ASSIGNED TASK | Determine how many lines below hold the string "những". Reply with the number alone.

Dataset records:
##############################

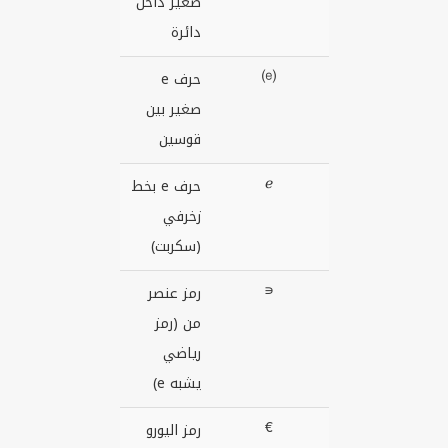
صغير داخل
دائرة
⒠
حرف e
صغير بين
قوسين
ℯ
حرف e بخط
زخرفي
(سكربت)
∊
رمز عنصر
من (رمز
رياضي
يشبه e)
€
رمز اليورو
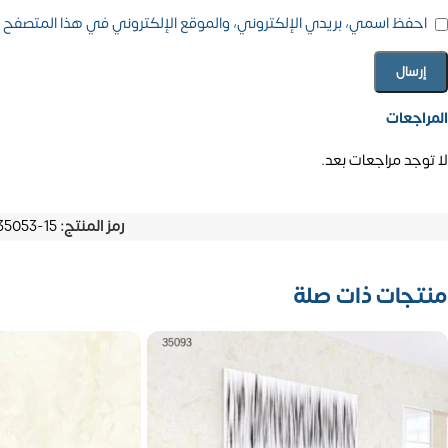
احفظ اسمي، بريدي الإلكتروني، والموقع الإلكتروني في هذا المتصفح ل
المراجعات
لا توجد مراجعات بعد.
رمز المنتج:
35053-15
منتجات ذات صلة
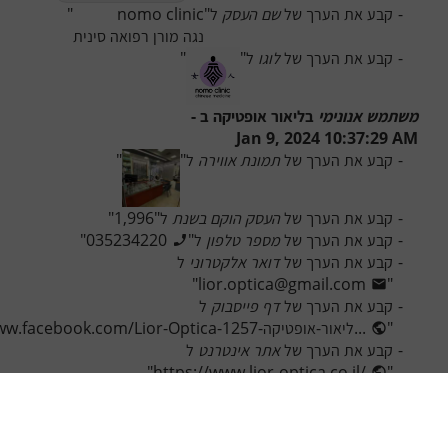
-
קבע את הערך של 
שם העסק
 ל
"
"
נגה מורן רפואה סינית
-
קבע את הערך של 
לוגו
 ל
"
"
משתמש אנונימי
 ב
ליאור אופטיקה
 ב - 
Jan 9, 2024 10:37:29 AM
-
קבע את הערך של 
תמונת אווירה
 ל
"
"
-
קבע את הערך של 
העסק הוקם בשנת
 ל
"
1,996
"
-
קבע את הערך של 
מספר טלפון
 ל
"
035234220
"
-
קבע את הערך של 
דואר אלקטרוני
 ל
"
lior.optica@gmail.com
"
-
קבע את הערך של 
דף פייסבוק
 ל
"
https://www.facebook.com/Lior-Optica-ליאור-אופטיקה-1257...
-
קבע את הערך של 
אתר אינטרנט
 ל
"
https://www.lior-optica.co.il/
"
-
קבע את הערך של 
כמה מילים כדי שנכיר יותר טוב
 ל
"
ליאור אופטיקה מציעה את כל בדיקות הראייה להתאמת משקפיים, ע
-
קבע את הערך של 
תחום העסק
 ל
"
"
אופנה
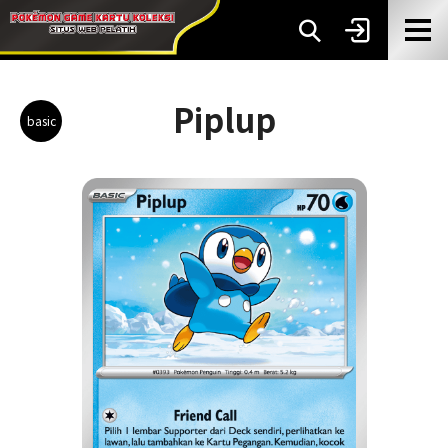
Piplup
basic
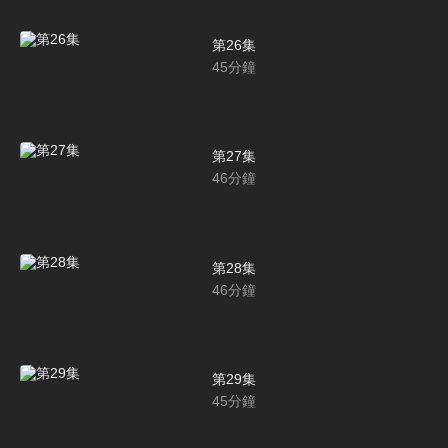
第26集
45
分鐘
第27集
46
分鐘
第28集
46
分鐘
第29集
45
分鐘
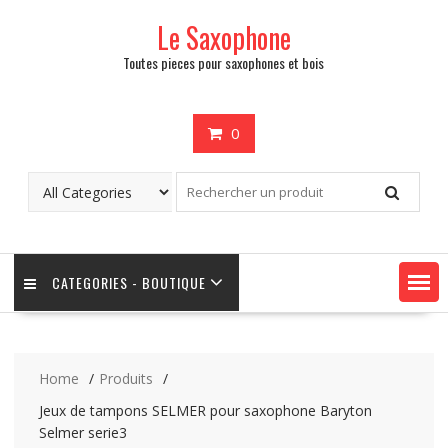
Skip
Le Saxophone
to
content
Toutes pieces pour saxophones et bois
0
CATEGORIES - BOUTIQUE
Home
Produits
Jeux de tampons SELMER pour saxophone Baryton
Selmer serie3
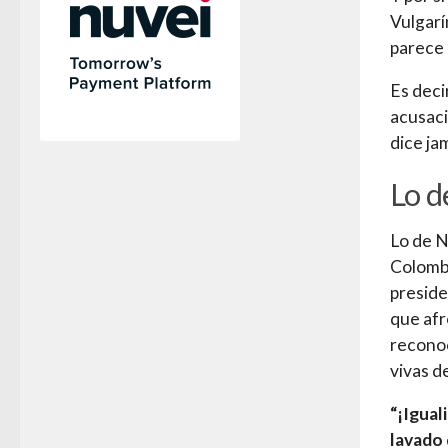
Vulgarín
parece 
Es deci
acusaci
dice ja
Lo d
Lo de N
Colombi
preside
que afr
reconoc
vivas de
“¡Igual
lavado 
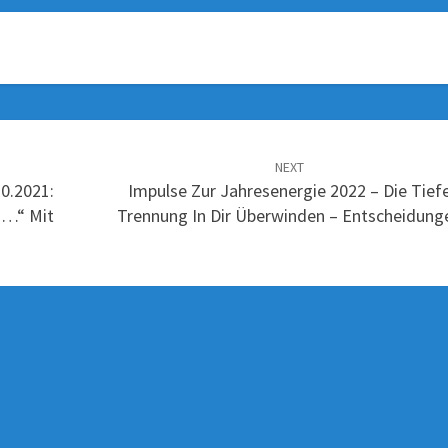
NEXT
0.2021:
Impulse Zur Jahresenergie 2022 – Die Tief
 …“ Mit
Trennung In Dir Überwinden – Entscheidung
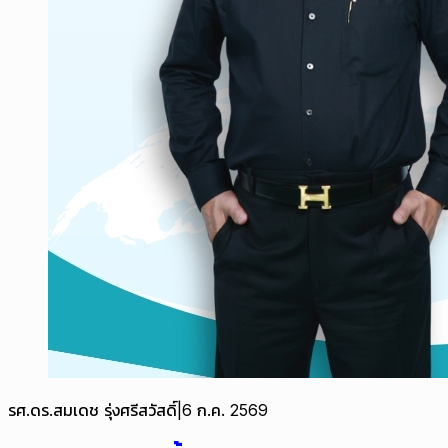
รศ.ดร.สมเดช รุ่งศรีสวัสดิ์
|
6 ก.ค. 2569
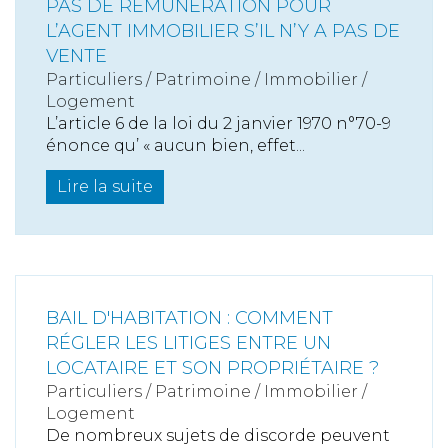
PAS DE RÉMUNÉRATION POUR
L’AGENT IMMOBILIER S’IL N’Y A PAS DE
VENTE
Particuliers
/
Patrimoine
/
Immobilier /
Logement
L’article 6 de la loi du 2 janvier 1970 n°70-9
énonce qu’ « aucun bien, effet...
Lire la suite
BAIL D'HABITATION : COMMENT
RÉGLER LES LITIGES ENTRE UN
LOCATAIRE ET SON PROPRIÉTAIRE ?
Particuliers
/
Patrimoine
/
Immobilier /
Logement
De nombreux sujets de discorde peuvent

##############################

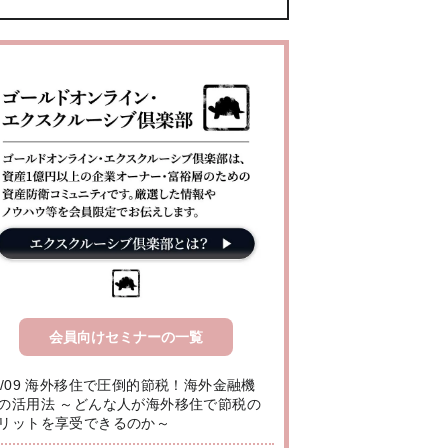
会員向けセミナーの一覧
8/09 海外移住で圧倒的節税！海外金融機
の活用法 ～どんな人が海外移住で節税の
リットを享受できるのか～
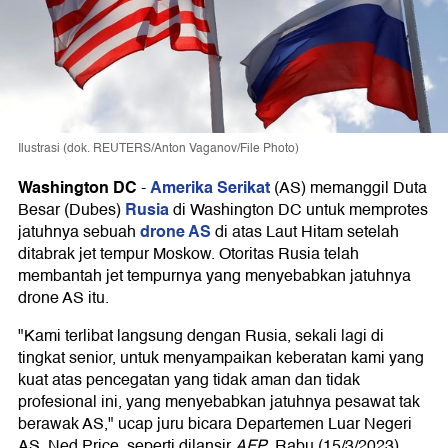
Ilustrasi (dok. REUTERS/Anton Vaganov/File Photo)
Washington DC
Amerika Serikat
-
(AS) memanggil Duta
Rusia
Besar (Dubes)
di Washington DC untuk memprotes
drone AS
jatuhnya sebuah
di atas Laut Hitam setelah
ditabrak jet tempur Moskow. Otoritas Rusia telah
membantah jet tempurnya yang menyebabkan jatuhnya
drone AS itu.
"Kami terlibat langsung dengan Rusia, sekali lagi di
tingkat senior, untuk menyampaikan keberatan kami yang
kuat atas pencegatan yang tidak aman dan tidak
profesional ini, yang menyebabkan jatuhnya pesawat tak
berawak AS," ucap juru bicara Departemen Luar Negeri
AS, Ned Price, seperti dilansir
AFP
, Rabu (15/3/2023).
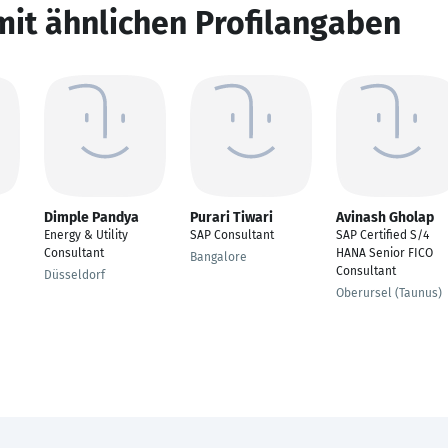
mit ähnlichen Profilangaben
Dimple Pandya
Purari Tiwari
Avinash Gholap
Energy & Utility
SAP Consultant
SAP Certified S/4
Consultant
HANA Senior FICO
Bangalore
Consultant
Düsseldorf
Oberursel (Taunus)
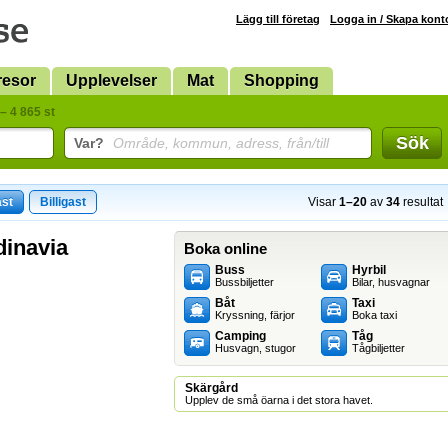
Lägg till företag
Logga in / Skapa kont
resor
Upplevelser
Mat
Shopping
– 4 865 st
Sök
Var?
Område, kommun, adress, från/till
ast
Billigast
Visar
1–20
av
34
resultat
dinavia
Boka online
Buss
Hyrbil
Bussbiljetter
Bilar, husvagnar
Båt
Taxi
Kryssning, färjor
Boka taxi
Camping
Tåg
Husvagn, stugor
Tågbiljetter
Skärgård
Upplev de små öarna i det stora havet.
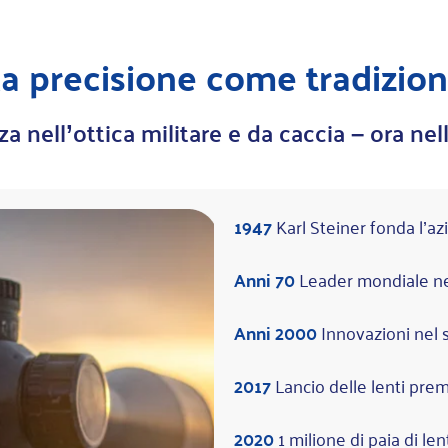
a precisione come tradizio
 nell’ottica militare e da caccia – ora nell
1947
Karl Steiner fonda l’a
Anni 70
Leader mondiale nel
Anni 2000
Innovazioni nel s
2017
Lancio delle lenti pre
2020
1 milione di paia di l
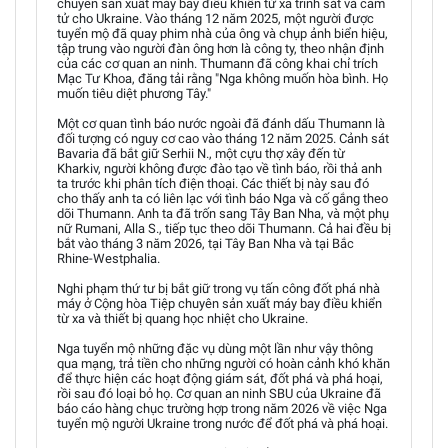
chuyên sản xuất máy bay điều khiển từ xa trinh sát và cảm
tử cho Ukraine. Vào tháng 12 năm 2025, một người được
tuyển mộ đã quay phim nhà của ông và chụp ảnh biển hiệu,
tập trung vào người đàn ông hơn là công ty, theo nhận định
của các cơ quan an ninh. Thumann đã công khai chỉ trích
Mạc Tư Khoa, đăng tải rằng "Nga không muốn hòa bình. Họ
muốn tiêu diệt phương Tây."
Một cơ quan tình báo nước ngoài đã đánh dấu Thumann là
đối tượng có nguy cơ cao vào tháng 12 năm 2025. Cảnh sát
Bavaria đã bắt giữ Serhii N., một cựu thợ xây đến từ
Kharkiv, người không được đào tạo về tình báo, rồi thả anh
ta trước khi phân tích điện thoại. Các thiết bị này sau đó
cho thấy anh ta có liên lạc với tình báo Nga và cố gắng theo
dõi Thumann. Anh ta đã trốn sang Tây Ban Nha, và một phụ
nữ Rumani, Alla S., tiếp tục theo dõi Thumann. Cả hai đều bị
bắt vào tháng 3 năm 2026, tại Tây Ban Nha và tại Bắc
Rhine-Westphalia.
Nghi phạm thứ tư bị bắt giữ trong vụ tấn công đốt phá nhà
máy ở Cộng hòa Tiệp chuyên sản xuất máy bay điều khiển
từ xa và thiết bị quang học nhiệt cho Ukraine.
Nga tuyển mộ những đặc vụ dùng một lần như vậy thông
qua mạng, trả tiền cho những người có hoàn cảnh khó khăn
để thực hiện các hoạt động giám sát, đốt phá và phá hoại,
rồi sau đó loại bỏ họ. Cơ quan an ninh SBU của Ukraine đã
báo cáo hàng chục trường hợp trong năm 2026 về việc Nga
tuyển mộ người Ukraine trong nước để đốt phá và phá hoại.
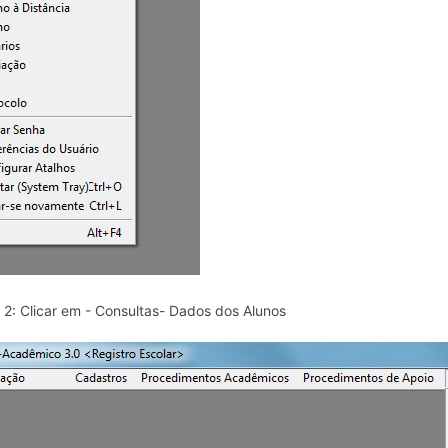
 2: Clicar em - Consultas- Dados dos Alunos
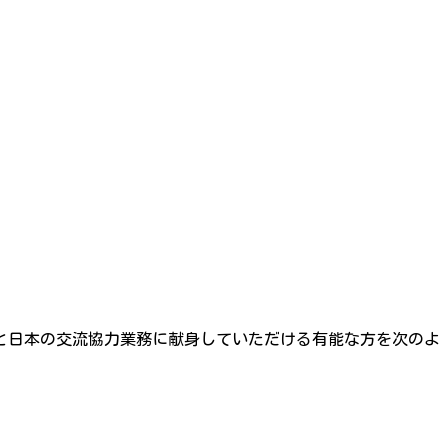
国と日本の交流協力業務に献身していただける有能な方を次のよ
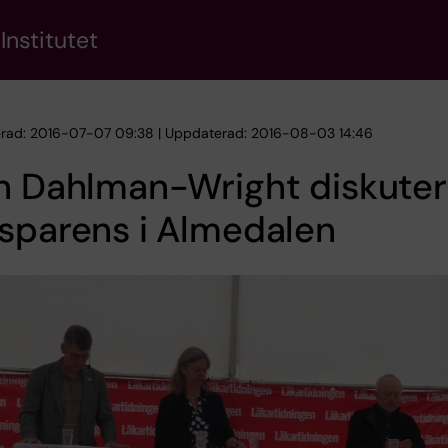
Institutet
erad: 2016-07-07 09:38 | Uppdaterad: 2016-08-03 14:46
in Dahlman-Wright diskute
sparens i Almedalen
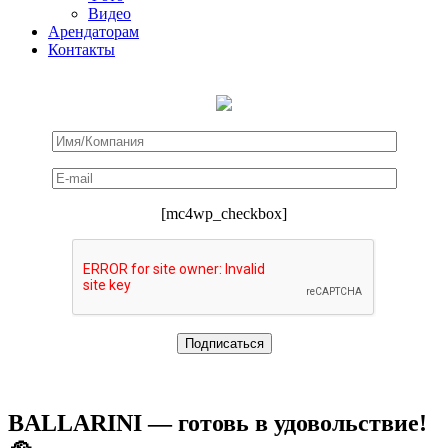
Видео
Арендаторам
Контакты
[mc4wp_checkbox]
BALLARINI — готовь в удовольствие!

##############################

RESPONSE BOX | 2